Assignment:
Could you write out every record below exactly, leaving the pictures out?

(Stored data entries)

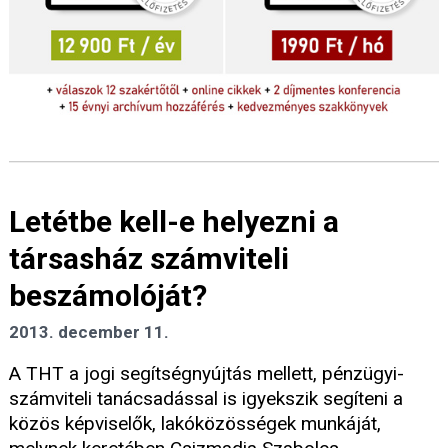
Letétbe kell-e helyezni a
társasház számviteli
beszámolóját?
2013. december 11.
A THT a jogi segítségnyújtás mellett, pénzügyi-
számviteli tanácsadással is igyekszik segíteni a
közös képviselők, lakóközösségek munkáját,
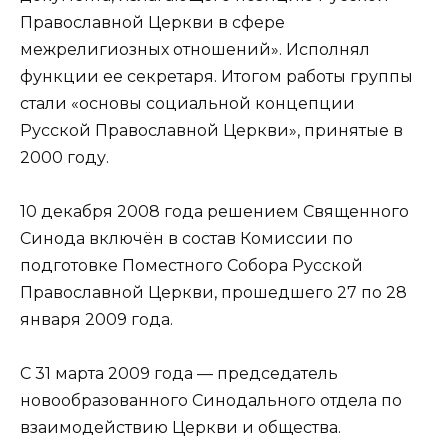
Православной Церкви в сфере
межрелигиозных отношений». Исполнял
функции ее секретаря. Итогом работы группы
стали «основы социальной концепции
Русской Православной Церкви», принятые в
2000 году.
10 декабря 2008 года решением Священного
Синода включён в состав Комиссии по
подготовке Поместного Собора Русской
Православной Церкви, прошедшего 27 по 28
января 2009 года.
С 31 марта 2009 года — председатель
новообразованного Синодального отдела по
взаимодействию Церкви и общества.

Expected output:
Letétbe kell-e helyezni a
társasház számviteli
beszámolóját?
2013. december 11.
A THT a jogi segítségnyújtás mellett, pénzügyi-
számviteli tanácsadással is igyekszik segíteni a
közös képviselők, lakóközösségek munkáját,
Православной Церкви в сфере
межрелигиозных отношений». Исполнял
функции ее секретаря. Итогом работы группы
стали «основы социальной концепции
Русской Православной Церкви», принятые в
2000 году.
10 декабря 2008 года решением Священного
Синода включён в состав Комиссии по
подготовке Поместного Собора Русской
Православной Церкви, прошедшего 27 по 28
января 2009 года.
С 31 марта 2009 года — председатель
новообразованного Синодального отдела по
взаимодействию Церкви и общества.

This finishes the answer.